EXERCISE PROMPT: In the data below, which lines contain "менеджер"? List them by copying each one.

PROVIDED INFORMATION:
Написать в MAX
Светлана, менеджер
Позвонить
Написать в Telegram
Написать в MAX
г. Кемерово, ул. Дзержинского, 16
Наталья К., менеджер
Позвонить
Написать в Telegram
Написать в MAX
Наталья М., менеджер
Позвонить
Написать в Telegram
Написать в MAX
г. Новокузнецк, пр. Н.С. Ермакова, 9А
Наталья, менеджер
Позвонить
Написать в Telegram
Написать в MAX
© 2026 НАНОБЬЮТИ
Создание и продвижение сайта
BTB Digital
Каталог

==

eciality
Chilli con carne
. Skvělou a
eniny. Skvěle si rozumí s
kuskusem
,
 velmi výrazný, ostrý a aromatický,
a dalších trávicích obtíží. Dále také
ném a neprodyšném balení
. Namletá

RESPONSE:
Светлана, менеджер
Наталья К., менеджер
Наталья М., менеджер
Наталья, менеджер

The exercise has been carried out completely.